Investigations into multimodal constructions are based largely on correlational analyses of intersemiotic forms. However, since multimodal data annotation is extremely time-consuming, this means analyses are necessarily based on a relatively limited number of data-points. The argument I wish to make here is that AI provides a methodological shortcut to a dataset that is infinitely vast by comparison and that, by aggregating millions of images across the internet to generate images which typify those most recurrently associated with a given verbal form, AI can be used as an effective tool in establishing the visual components of multimodal constructions.
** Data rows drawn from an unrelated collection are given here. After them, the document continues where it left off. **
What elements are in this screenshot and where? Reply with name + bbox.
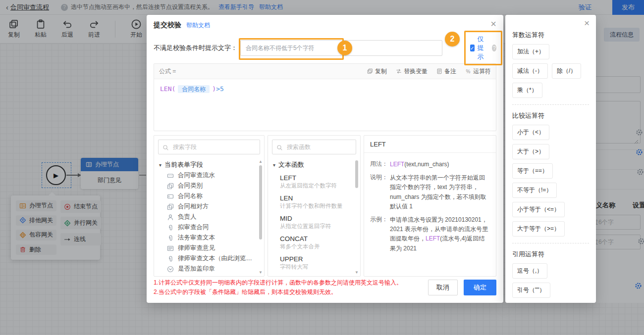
function-detail-panel: LEFT 用法： LEFT(text,num_chars) 说明： 从文本字符串… <box>364 135 496 277</box>
field-item[interactable]: 合同类别 <box>159 181 257 191</box>
function-item[interactable]: CONCAT将多个文本合并 <box>280 235 353 250</box>
operator-button[interactable]: 引号（""） <box>512 283 550 298</box>
function-item[interactable]: UPPER字符转大写 <box>280 255 353 271</box>
paperclip-icon <box>167 235 174 241</box>
close-icon[interactable]: × <box>490 19 496 29</box>
operator-button[interactable]: 大于（>） <box>512 144 549 159</box>
function-desc: 字符转大写 <box>280 263 353 271</box>
select-icon <box>167 266 174 273</box>
field-item-label: 律师审查意见 <box>178 244 215 252</box>
operator-button[interactable]: 小于等于（<=） <box>512 202 565 217</box>
app-window: ‹ 合同审查流程 ? 选中节点拖动至画布中，然后连接节点设置流程关系。 查看新手… <box>0 0 644 335</box>
option-icon <box>167 203 174 210</box>
formula-header: 公式 = <box>159 67 176 76</box>
operator-button[interactable]: 大于等于（>=） <box>512 221 565 237</box>
caret-down-icon: ▾ <box>273 162 275 168</box>
desc-label: 说明： <box>370 173 390 211</box>
formula-action-备注[interactable]: 备注 <box>436 67 456 76</box>
field-item-label: 负责人 <box>178 213 197 221</box>
function-item[interactable]: MID从指定位置返回字符 <box>280 214 353 230</box>
operator-button[interactable]: 除（/） <box>552 63 581 79</box>
function-group-row[interactable]: ▾ 文本函数 <box>273 159 353 170</box>
field-searchbox <box>158 140 260 154</box>
input-icon <box>167 193 174 200</box>
field-item[interactable]: 律师审查文本（由此浏览或下载 <box>159 253 257 264</box>
operator-button[interactable]: 小于（<） <box>512 125 549 140</box>
formula-editor[interactable]: LEN(合同名称)>5 <box>154 79 496 131</box>
prompt-input-wrap: 1 <box>240 40 442 56</box>
field-scrollbar[interactable]: ▲ ▼ <box>258 159 264 275</box>
operator-button[interactable]: 不等于（!=） <box>512 183 557 198</box>
fields-column: ▾ 当前表单字段 合同审查流水合同类别合同名称合同相对方负责人拟审查合同法务审查… <box>154 135 265 277</box>
operator-section-title: 比较运算符 <box>512 111 589 120</box>
operator-button[interactable]: 减法（-） <box>512 63 548 79</box>
note-line: 1.计算公式中仅支持同一明细表内的字段进行计算，函数中的各参数之间请使用英文逗号… <box>154 278 422 287</box>
operator-buttons: 小于（<）大于（>）等于（==）不等于（!=）小于等于（<=）大于等于（>=） <box>512 125 589 237</box>
field-group-row[interactable]: ▾ 当前表单字段 <box>159 159 257 170</box>
close-icon[interactable]: × <box>584 18 590 28</box>
field-item[interactable]: 合同名称 <box>159 191 257 201</box>
field-item[interactable]: 律师审查意见 <box>159 243 257 253</box>
example-label: 示例： <box>370 215 390 253</box>
dialog-help-link[interactable]: 帮助文档 <box>186 21 210 30</box>
paperclip-icon <box>167 255 174 262</box>
field-item-label: 合同相对方 <box>178 202 209 211</box>
function-item[interactable]: LEN计算字符个数和附件数量 <box>280 194 353 210</box>
field-item[interactable]: 法务审查文本 <box>159 233 257 243</box>
detail-title: LEFT <box>364 136 496 153</box>
operator-section: 算数运算符加法（+）减法（-）除（/）乘（*） <box>512 31 589 98</box>
only-tip-group[interactable]: 2 ✓ 仅提示 ? <box>464 31 502 65</box>
cancel-button[interactable]: 取消 <box>428 280 458 295</box>
operator-button[interactable]: 逗号（,） <box>512 263 547 279</box>
swap-icon <box>396 68 402 74</box>
formula-field-chip[interactable]: 合同名称 <box>178 85 210 93</box>
scroll-up-icon[interactable]: ▲ <box>259 159 263 164</box>
formula-action-运算符[interactable]: %运算符 <box>465 67 491 76</box>
step-badge-1: 1 <box>337 41 352 55</box>
function-search-input[interactable] <box>286 143 352 151</box>
operator-button[interactable]: 乘（*） <box>512 83 542 98</box>
note-icon <box>436 68 442 74</box>
function-list: ▾ 文本函数 LEFT从左返回指定个数字符LEN计算字符个数和附件数量MID从指… <box>268 158 360 274</box>
operator-button[interactable]: 等于（==） <box>512 163 553 179</box>
field-item[interactable]: 拟审查合同 <box>159 222 257 233</box>
function-scrollbar[interactable]: ▼ <box>354 159 360 275</box>
person-icon <box>167 214 174 221</box>
field-item[interactable]: 合同审查流水 <box>159 170 257 181</box>
scrollbar-thumb[interactable] <box>355 160 358 188</box>
step-badge-2: 2 <box>445 32 460 47</box>
search-icon <box>162 144 169 150</box>
field-item[interactable]: 合同相对方 <box>159 201 257 212</box>
field-item-label: 律师审查文本（由此浏览或下载 <box>178 254 257 263</box>
formula-action-替换变量[interactable]: 替换变量 <box>396 67 428 76</box>
function-name: MID <box>280 214 353 223</box>
field-search-input[interactable] <box>172 143 256 151</box>
function-item[interactable]: LEFT从左返回指定个数字符 <box>280 174 353 190</box>
field-item-label: 拟审查合同 <box>178 223 209 232</box>
prompt-label: 不满足校验条件时提示文字： <box>154 44 237 52</box>
usage-value: LEFT(text,num_chars) <box>390 160 490 169</box>
formula-paren-token: ) <box>212 85 216 93</box>
checkbox-checked-icon[interactable]: ✓ <box>470 45 475 51</box>
formula-action-label: 替换变量 <box>404 67 428 76</box>
operator-buttons: 加法（+）减法（-）除（/）乘（*） <box>512 44 589 98</box>
scrollbar-thumb[interactable] <box>259 165 262 239</box>
formula-action-label: 备注 <box>444 67 456 76</box>
function-name: UPPER <box>280 255 353 263</box>
caret-down-icon: ▾ <box>159 162 161 168</box>
field-item[interactable]: 负责人 <box>159 212 257 222</box>
formula-action-label: 运算符 <box>473 67 491 76</box>
operator-section-title: 算数运算符 <box>512 31 589 40</box>
formula-rest-token: >5 <box>216 85 224 93</box>
serial-icon <box>167 172 174 179</box>
dialog-title: 提交校验 <box>154 21 181 30</box>
formula-action-复制[interactable]: 复制 <box>367 67 387 76</box>
operator-section: 比较运算符小于（<）大于（>）等于（==）不等于（!=）小于等于（<=）大于等于… <box>512 104 589 237</box>
formula-section: 公式 = 复制替换变量备注%运算符 LEN(合同名称)>5 <box>154 63 496 131</box>
info-icon: ? <box>492 45 496 51</box>
desc-value: 从文本字符串的第一个字符开始返回指定个数的字符，text 为字符串，num_ch… <box>390 173 490 211</box>
operator-button[interactable]: 加法（+） <box>512 44 549 59</box>
function-desc: 计算字符个数和附件数量 <box>280 202 353 210</box>
example-value: 申请单流水号设置为 20210130201，2021 表示年份，从申请单的流水号… <box>390 215 490 253</box>
confirm-button[interactable]: 确定 <box>464 280 496 295</box>
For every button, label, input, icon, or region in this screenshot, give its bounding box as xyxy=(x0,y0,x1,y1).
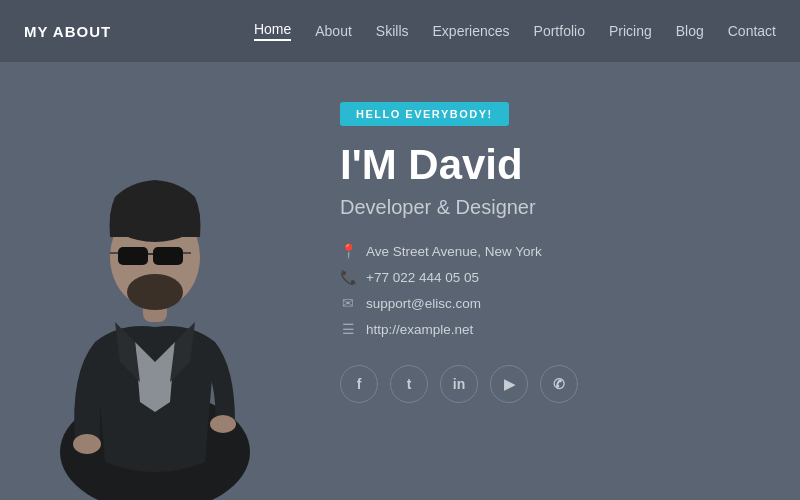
nav-pricing[interactable]: Pricing xyxy=(609,23,652,39)
nav-blog[interactable]: Blog xyxy=(676,23,704,39)
nav-portfolio[interactable]: Portfolio xyxy=(534,23,585,39)
phone-item: 📞 +77 022 444 05 05 xyxy=(340,269,760,285)
nav-contact[interactable]: Contact xyxy=(728,23,776,39)
social-icons: f t in ▶ ✆ xyxy=(340,365,760,403)
email-text: support@elisc.com xyxy=(366,296,481,311)
hero-subtitle: Developer & Designer xyxy=(340,196,760,219)
nav-about[interactable]: About xyxy=(315,23,352,39)
nav-experiences[interactable]: Experiences xyxy=(433,23,510,39)
email-icon: ✉ xyxy=(340,295,356,311)
hero-name: I'M David xyxy=(340,142,760,188)
hero-person-image xyxy=(40,82,300,492)
svg-rect-4 xyxy=(118,247,148,265)
address-text: Ave Street Avenue, New York xyxy=(366,244,542,259)
header: MY ABOUT Home About Skills Experiences P… xyxy=(0,0,800,62)
web-icon: ☰ xyxy=(340,321,356,337)
linkedin-button[interactable]: in xyxy=(440,365,478,403)
svg-rect-5 xyxy=(153,247,183,265)
hero-content: HELLO EVERYBODY! I'M David Developer & D… xyxy=(340,92,760,403)
website-text: http://example.net xyxy=(366,322,473,337)
location-icon: 📍 xyxy=(340,243,356,259)
main-nav: Home About Skills Experiences Portfolio … xyxy=(254,21,776,41)
address-item: 📍 Ave Street Avenue, New York xyxy=(340,243,760,259)
email-item: ✉ support@elisc.com xyxy=(340,295,760,311)
info-list: 📍 Ave Street Avenue, New York 📞 +77 022 … xyxy=(340,243,760,337)
svg-point-11 xyxy=(210,415,236,433)
logo: MY ABOUT xyxy=(24,23,111,40)
svg-point-10 xyxy=(73,434,101,454)
hero-section: HELLO EVERYBODY! I'M David Developer & D… xyxy=(0,62,800,500)
facebook-button[interactable]: f xyxy=(340,365,378,403)
twitter-button[interactable]: t xyxy=(390,365,428,403)
phone-icon: 📞 xyxy=(340,269,356,285)
youtube-button[interactable]: ▶ xyxy=(490,365,528,403)
nav-home[interactable]: Home xyxy=(254,21,291,41)
whatsapp-button[interactable]: ✆ xyxy=(540,365,578,403)
hello-badge: HELLO EVERYBODY! xyxy=(340,102,509,126)
svg-point-9 xyxy=(127,274,183,310)
website-item: ☰ http://example.net xyxy=(340,321,760,337)
phone-text: +77 022 444 05 05 xyxy=(366,270,479,285)
nav-skills[interactable]: Skills xyxy=(376,23,409,39)
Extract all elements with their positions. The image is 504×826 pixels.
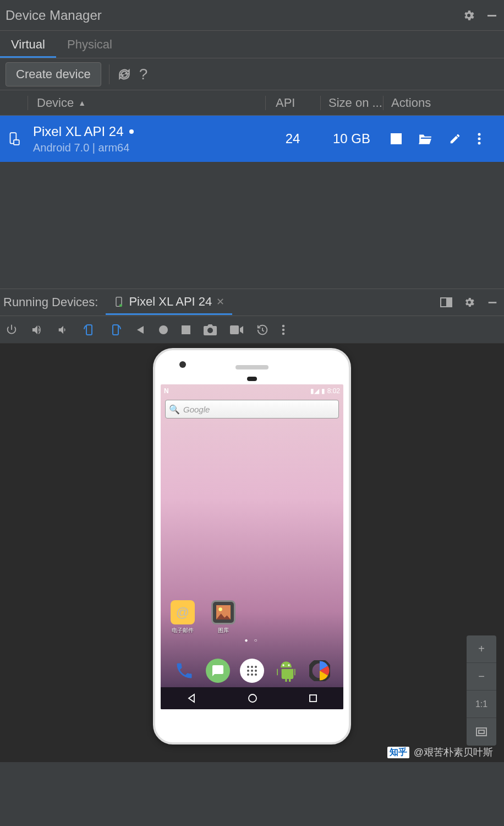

I do not claim to have a computational understanding of the way AI text-to-image generation works but instead adopt the position of a non-technical, critical user (Putland et al., 2023). AI-image generators are given textual prompts by a human user and then, relying on trained machine learning models, produce images that match the prompt. According to Canva, a free-to-use graphic design platform with a built-in text-to-image generator: to create AI-generated images, the machine learning model scans millions of images across the internet along with the text associated with them. The algorithms spot trends in the images and text and eventually begin to guess which image and text fit together. Once the model can predict what an image should look like from a given text, it creates entirely new images.
1
AI-generated images will naturally reflect the social identities, values and stereotypes enshrined in the images that the models are trained on and can therefore be critically analysed to reveal the ideologies and prejudices propagated over the internet.
At the same time, those ideologies and prejudices will be reinforced and amplified as the general image pool comes to be populated more and more by AI-generated images. AI-image generation is therefore described as a ‘semiotic technology’, that is, ‘a technology for meaning-making that is deeply inscribed with certain sets of social norms, values and ideologies’ (Westberg and Kvåle, 2024: 2). From this perspective, AI-generated images constitute, in their own right, ‘important, but currently understudied, social texts to attend to in relation to complex social phenomena’ (Putland et al., 2023: 2). However, since AI text-to-image generation is relatively new technology, research investigating it is still limited, especially within discourse studies. A few recent exceptions are nevertheless to be found. For example, across a broad range of prompts, Bianchi et al. (2023) found that AI generates images which reinforce racial and gendered stereotypes, promote whiteness as an ideal, and reproduce American norms. Prompts mentioning social groups (e.g. by race or nationality) produce images ‘that tie specific groups to negative or taboo associations like malnourishment, poverty, and subordination’ (p. 1495). These biases are so robust that they are reproduced even when they are explicitly countered in the prompts. Putland et al. (2023) examined AI-images generated in connection with dementia. They found that images recycle previously existing and prominent discourses surrounding the syndrome by maintaining a biomedical framing, presenting narratives focussed on loss and dementia as a ‘living death’, and displaying a distinct lack of diversity characterised by an over-representation of older, light-skinned individuals. Westberg and Kvåle (2024) analysed AI-generated images representing teenagers. Although the images generated presented a diverse range of ethnicities, they didnot appear to mix between ethnic provenance. Instead, through juxtaposition of teenagers with contrasting biological attributes (e.g. skin colour, hair quality), the images reinforced exclusive ethnic categories. Other dimensions of diversity werenot visually denotated. For example, there wasconformity to body normativity as well as with respect to cultural attributes like clothing.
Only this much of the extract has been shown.